> [Exercise description]
Please filter the entries and return only the lines that include "caso".

> [Dataset records]

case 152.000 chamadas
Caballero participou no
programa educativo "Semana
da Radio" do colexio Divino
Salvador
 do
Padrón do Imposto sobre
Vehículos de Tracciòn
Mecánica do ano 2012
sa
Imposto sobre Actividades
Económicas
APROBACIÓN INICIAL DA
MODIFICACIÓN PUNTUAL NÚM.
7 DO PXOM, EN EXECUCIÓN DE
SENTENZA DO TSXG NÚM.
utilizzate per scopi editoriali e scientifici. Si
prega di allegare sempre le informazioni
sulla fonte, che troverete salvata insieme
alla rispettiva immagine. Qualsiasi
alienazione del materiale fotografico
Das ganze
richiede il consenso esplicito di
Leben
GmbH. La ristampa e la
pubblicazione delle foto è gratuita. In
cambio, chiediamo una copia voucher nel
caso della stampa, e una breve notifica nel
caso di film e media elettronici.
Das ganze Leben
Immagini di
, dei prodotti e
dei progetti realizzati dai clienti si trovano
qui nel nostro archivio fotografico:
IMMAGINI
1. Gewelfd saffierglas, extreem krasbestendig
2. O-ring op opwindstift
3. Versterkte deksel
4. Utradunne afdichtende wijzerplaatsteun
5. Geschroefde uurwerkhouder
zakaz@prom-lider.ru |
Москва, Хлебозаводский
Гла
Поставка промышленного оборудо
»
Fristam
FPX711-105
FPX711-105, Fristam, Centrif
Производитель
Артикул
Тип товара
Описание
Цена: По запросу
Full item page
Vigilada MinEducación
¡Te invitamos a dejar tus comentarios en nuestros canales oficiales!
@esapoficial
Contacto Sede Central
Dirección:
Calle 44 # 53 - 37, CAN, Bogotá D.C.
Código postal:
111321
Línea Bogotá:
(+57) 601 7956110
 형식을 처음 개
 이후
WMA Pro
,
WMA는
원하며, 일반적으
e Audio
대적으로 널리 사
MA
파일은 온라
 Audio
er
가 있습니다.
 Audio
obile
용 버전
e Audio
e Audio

> [Output of the exercise]
caso della stampa, e una breve notifica nel
caso di film e media elettronici.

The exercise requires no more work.